Pen Tip Drying Resistance Test Marking Pen SXNS15 (manufactured by Pentel Co., Ltd.) was filled with 2 g of the ink of Examples 1 to 3 and Comparative Examples 1 to 4, and the temperature was measured with the pen tip protruding. The paper was left sideways under conditions of 25 ° C. and humidity 65%, and was handwritten on high-quality paper (JIS P3201 writing paper) every 5 minutes, and the time until blurring occurred in the handwriting was measured.

Handwriting solubility test Pentel Co., Ltd. water-based ballpoint pen BG-205 Black, handwritten on a JIS P3201 writing paper by hand writing five continuous circles of about 2 cm in diameter, and after 5 seconds each marking pen test sample from above the handwriting A straight line writing was performed, and the state of the lower BG-205 black handwriting was observed.
× Handwriting dissolution: Aqueous ball-point pen handwriting is stretched and dirty △ Handwriting smear: The handwriting is not stretched, but it blurs and becomes thick ○ Smudges the handwriting and has no dirt

  The results of each test are shown in Table 1.

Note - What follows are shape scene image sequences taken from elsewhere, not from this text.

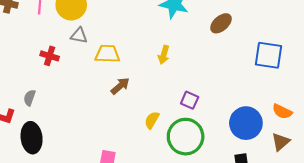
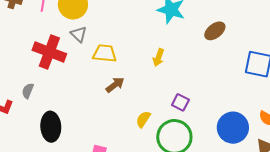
gray triangle: (79, 36) -> (79, 34), turned 30
red cross: (50, 56) -> (49, 52), size x1.8
black ellipse: (32, 138) -> (51, 127), moved

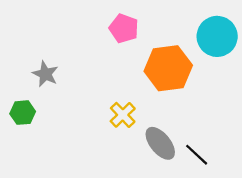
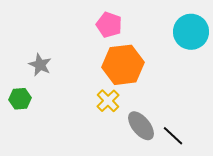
orange hexagon: (168, 68) -> (123, 65), moved

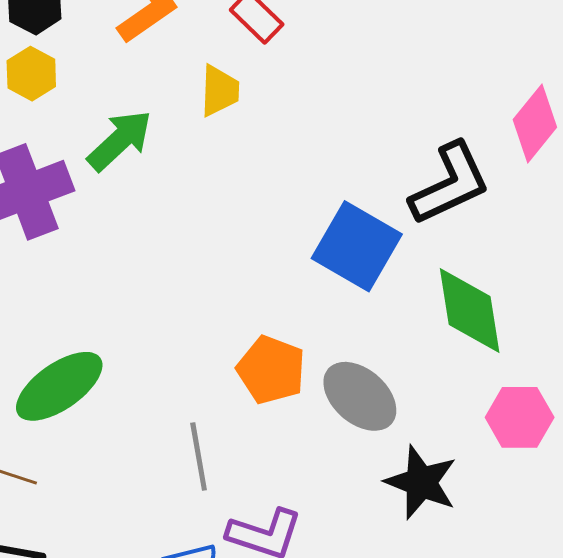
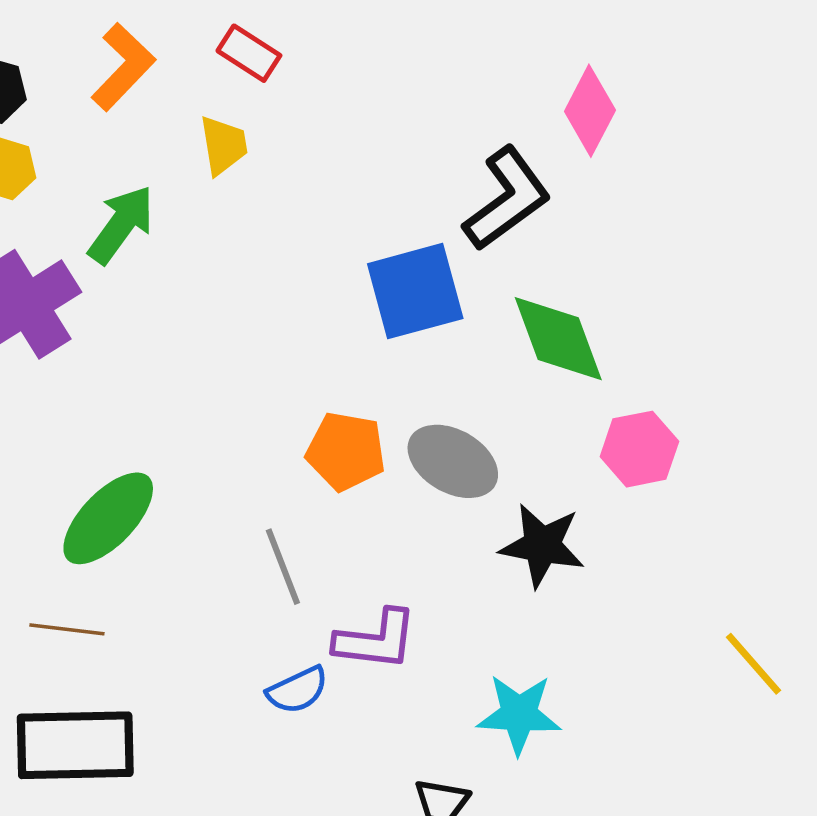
blue square: (357, 246) -> (415, 291), turned -34

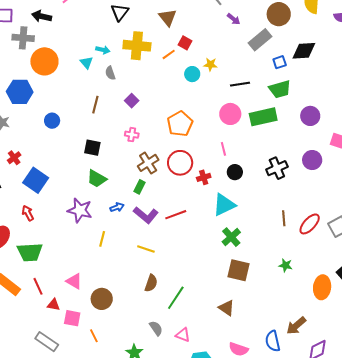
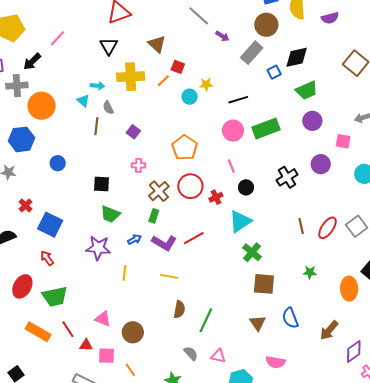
black arrow: (42, 16) -> (32, 62), turned -48
green trapezoid: (280, 89) -> (307, 90), moved
brown line: (95, 105) -> (96, 126), moved
brown triangle: (227, 308) -> (258, 323), turned 30
blue semicircle: (273, 341) -> (290, 318), moved

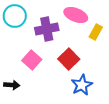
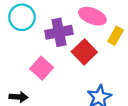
red square: (69, 59) -> (84, 52), moved

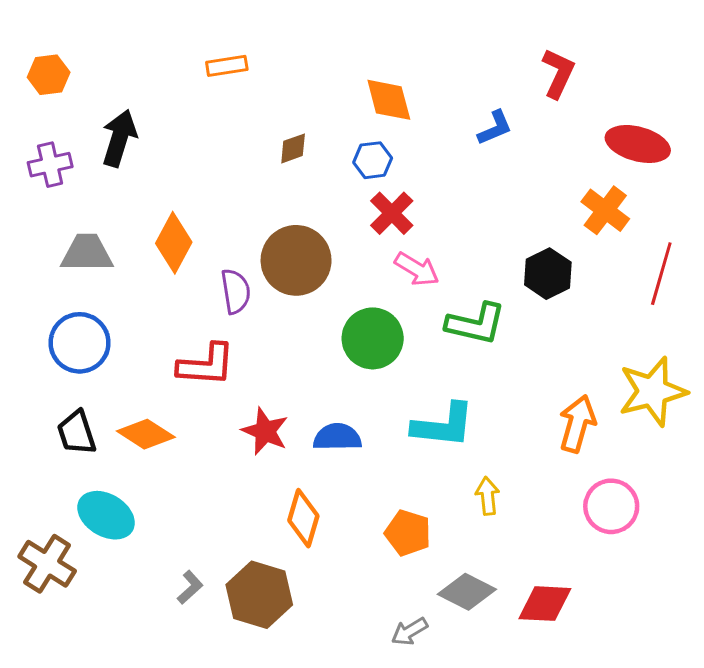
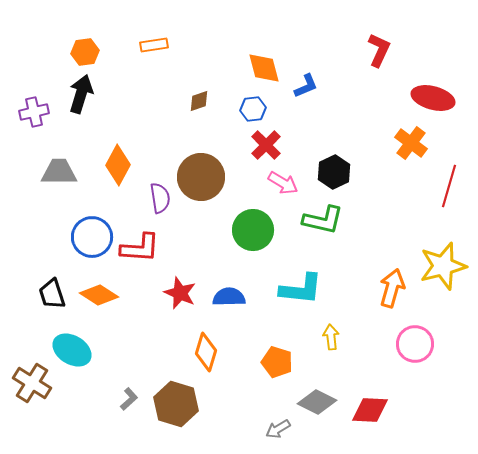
orange hexagon: (49, 75) -> (85, 52), moved
blue L-shape: (495, 128) -> (306, 86), moved
black hexagon: (548, 274) -> (334, 172), moved
blue circle: (80, 343) -> (92, 237), moved

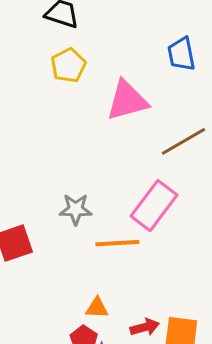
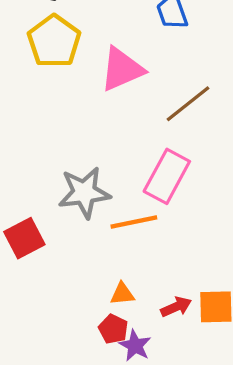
yellow pentagon: (68, 65) -> (54, 41), size x1.4
gray star: (76, 209) -> (84, 193), size x1.5

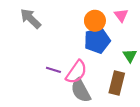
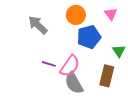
gray arrow: (31, 19) -> (38, 25), moved
orange circle: (95, 21) -> (76, 15), moved

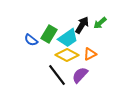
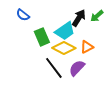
green rectangle: (49, 34) -> (42, 37), moved, turned -54
blue semicircle: (31, 40) -> (23, 15), moved

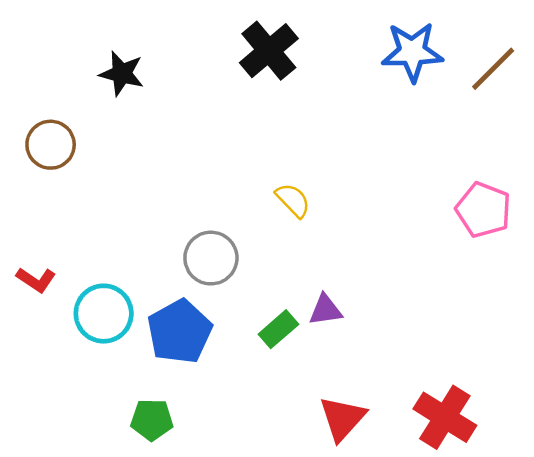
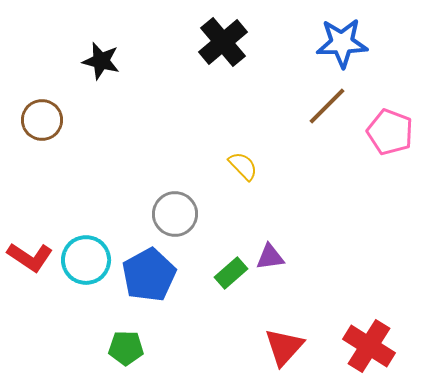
brown line: (493, 69) -> (327, 106), moved
pink pentagon: (483, 210) -> (390, 132), moved
red L-shape: (36, 280) -> (30, 257), moved, size x1.4

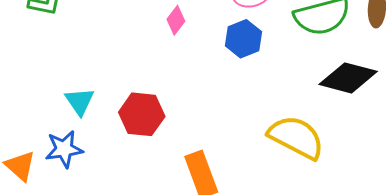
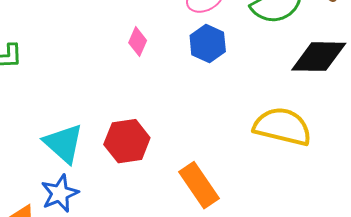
cyan triangle: (80, 101) -> (64, 143), size x1.4

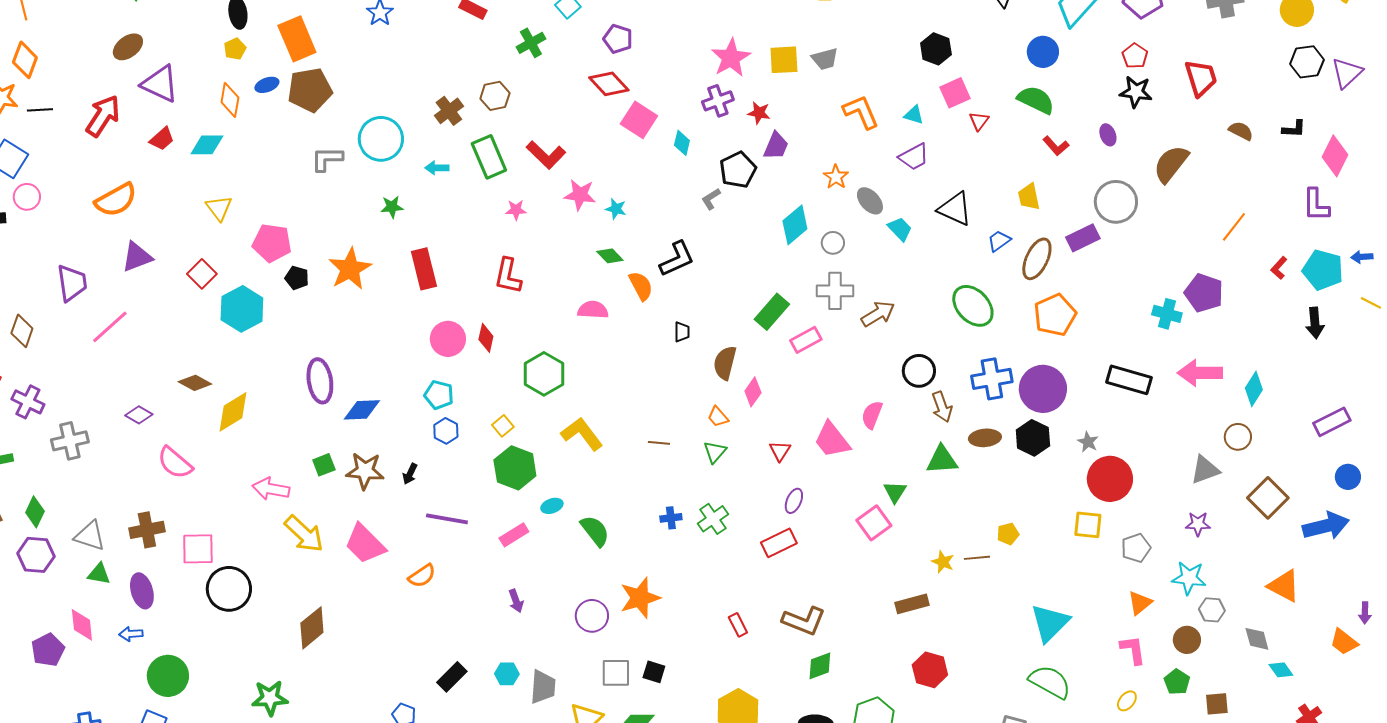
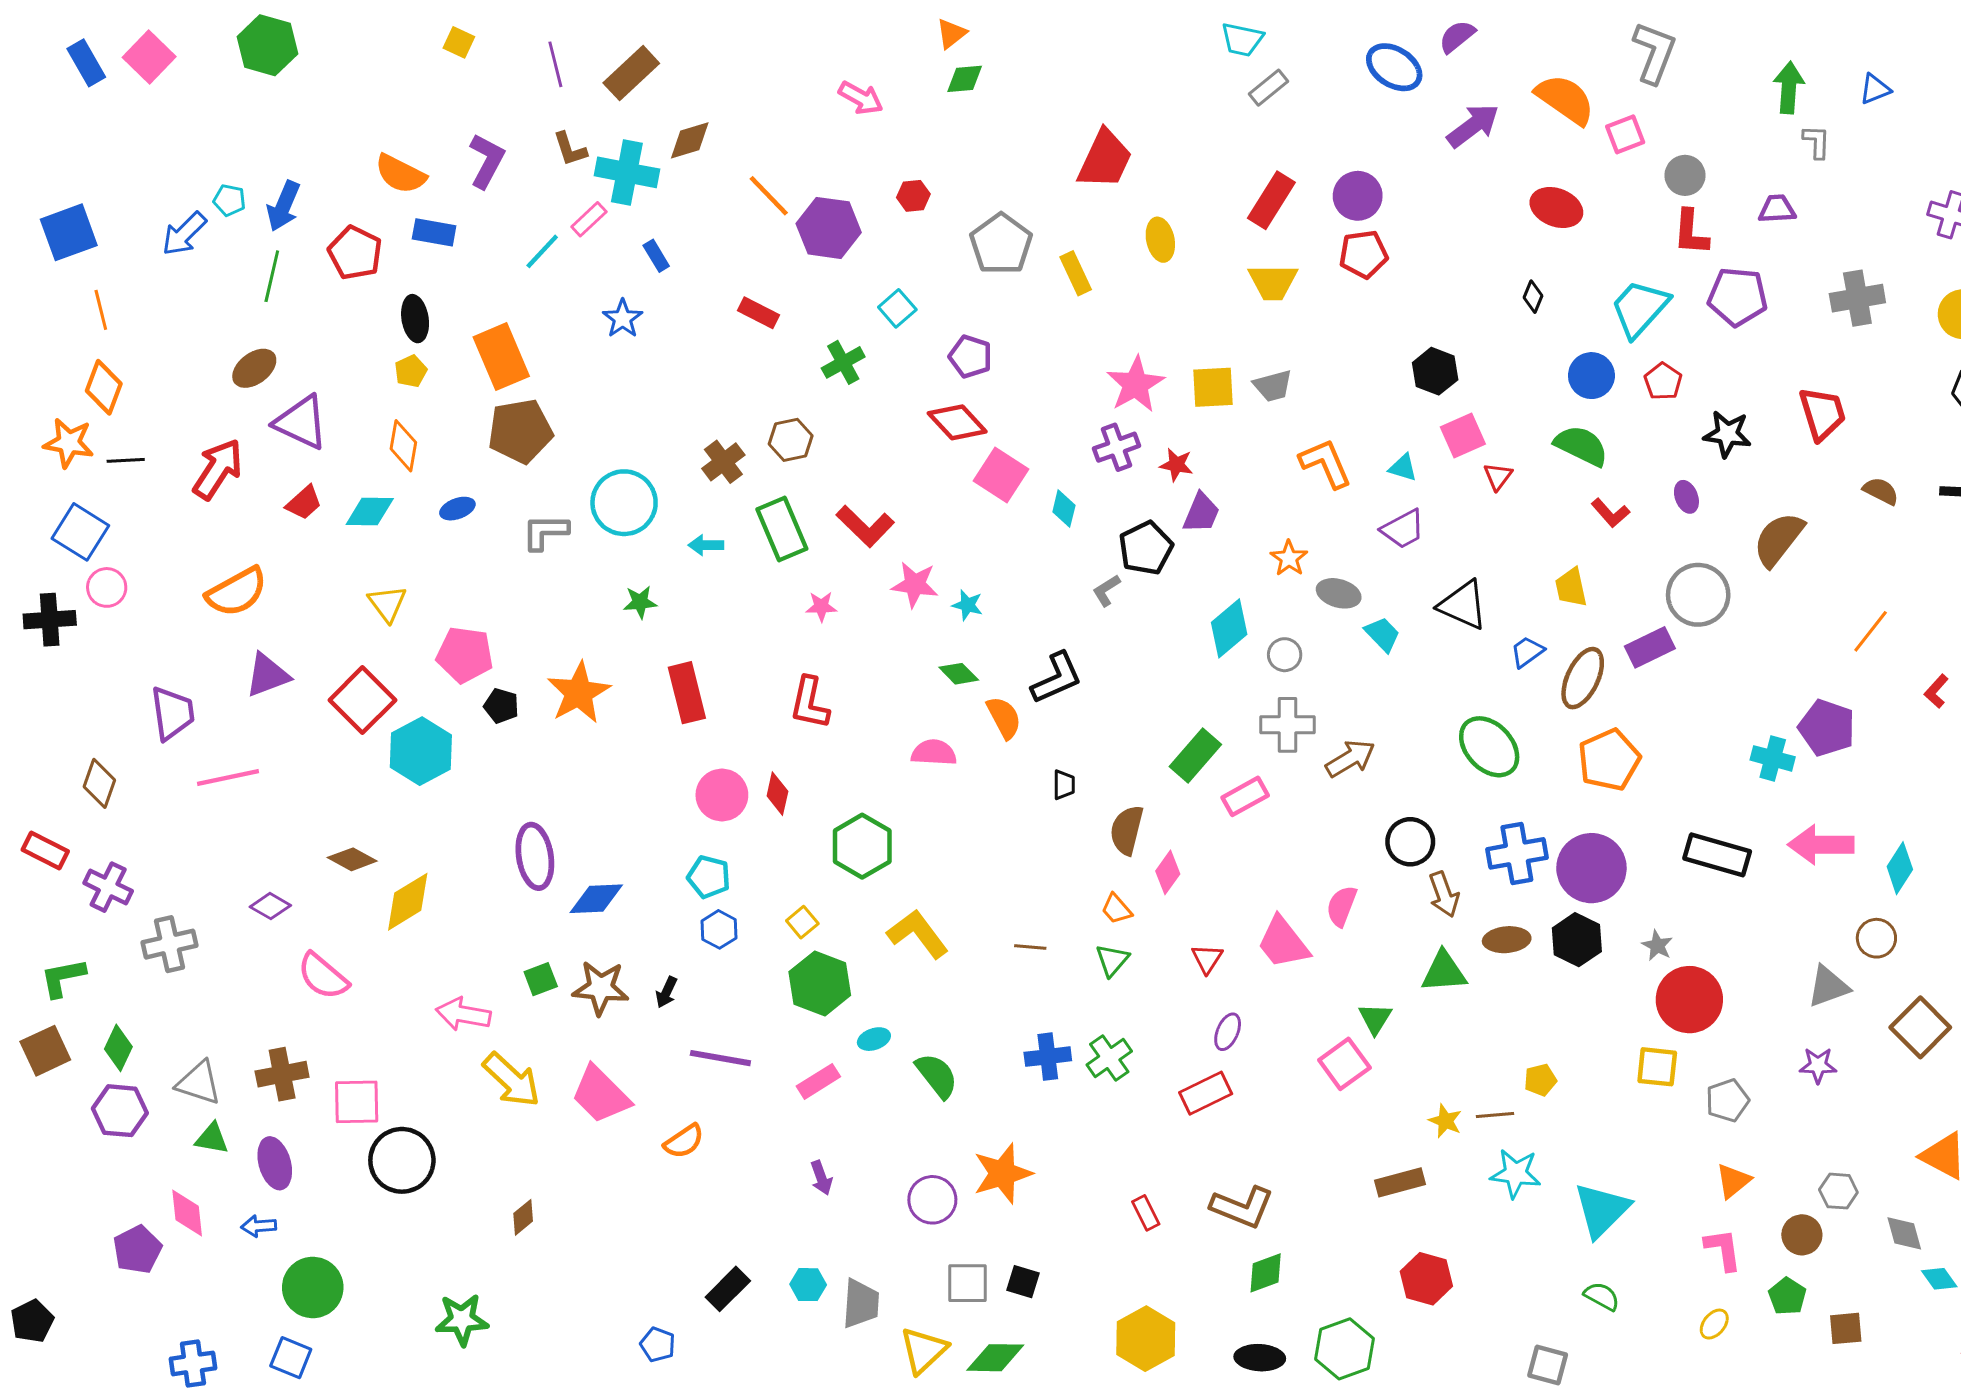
red pentagon: (1135, 56) -> (1663, 381), moved
blue ellipse: (267, 85) -> (457, 509), moved
gray ellipse: (870, 201) -> (1339, 593), turned -32
red square: (202, 274) -> (362, 700), size x1.5
pink line: (110, 327) -> (228, 777), turned 30
blue cross: (671, 518) -> (1048, 1057), size x1.4
cyan star: (1189, 578) -> (1515, 1173), moved
brown diamond: (312, 628) -> (523, 1217), size x0.6
green semicircle: (1050, 682) -> (1602, 1296), size x0.6

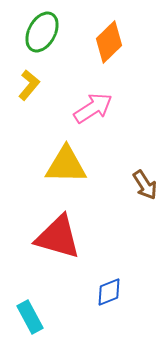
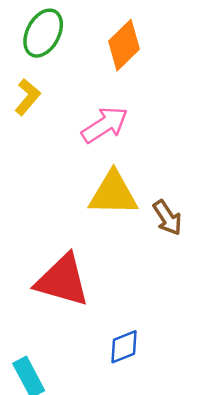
yellow triangle: (66, 165) -> (113, 194), moved

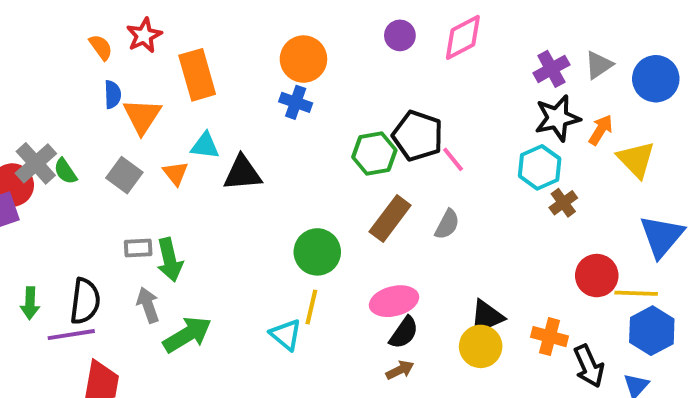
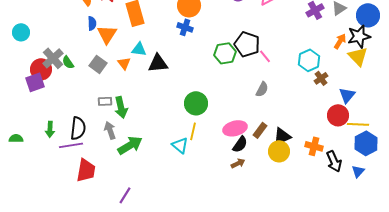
black star: (557, 118) -> (359, 36), moved
brown rectangle: (390, 218) -> (260, 130), moved, size x0.7
blue triangle: (662, 236) -> (347, 95), moved, size x0.7

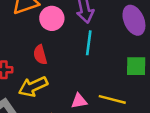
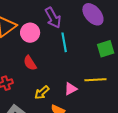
yellow arrow: (33, 87) -> (42, 93), moved, size x0.7

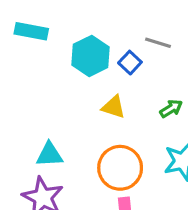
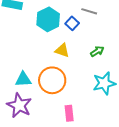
orange circle: (120, 168) -> (52, 80), moved

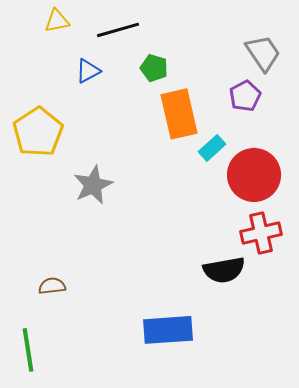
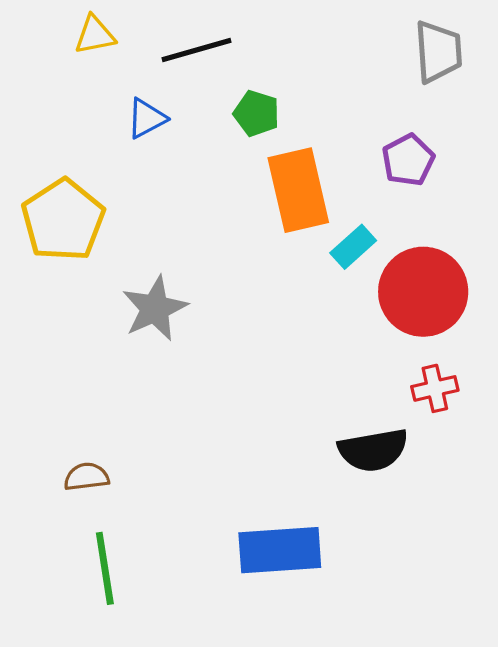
gray trapezoid: (263, 53) -> (438, 52), moved, turned 30
red cross: (261, 233) -> (435, 388), size x0.7
green line: (28, 350) -> (105, 568), moved

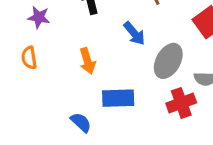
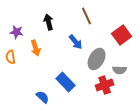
orange arrow: (87, 61) -> (36, 48), moved
blue rectangle: (118, 98) -> (66, 82), turned 48

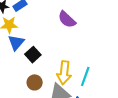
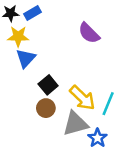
black square: (33, 55) -> (48, 85), moved
yellow arrow: (64, 73) -> (82, 98), turned -55

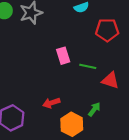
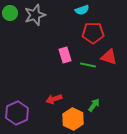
red pentagon: (107, 30) -> (93, 33), moved
red triangle: (110, 80) -> (109, 57), moved

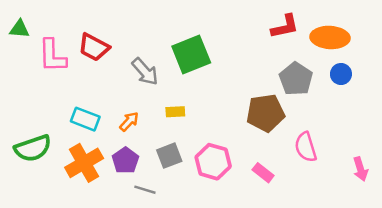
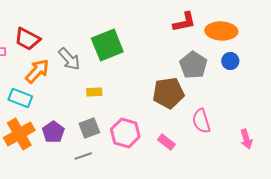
orange arrow: (129, 121) -> (37, 71), moved, size x1.5
gray line: (145, 190) -> (83, 156), moved, turned -36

  Comparative Example 1 uses glycerin instead of a hydrocarbon solvent to prevent drying, has insufficient anti-drying performance, and has a large amount of dirt on water-based ballpoint pen writing. In Comparative Example 2, the amount of the hydrocarbon solvent is large with respect to the nonionic surfactant, the emulsion is unstable, and separation occurs over time. In Comparative Example 3, the nonionic surfactant is excessive with respect to the hydrocarbon solvent, and the excess nonionic surfactant is precipitated in the ink with time and the fluidity of the ink is lost. Excess activator also dissolves the aqueous ballpoint pen handwriting. In Comparative Example 4, emulsification was carried out using a general nonionic surfactant having the same HLB, but it did not become a stable emulsified state such as polyoxyethylene behenyl ether and / or polyoxyethylene sorbit fatty acid ester, and time elapsed. Separation occurs and fluidity is lost. Compared with the above comparative example, the example shows that the water-based ink composition has good pen tip drying prevention performance, does not cause blurring or smearing of letters, and is stable over time.

Claims (1)

It comprises at least a colorant, water, a hydrocarbon solvent having a normal temperature liquid and a boiling point of 200 ° C. or higher, and polyoxyethylene behenyl ether and / or polyoxyethylene sorbite fatty acid ester, and polyoxyethylene behenyl ether or polyoxyethylene sorbit A water-based ink composition in which a weight ratio of a fatty acid ester to a liquid at room temperature and having a boiling point of 200 ° C. or higher is in the range of 1: 1 to 1: 3.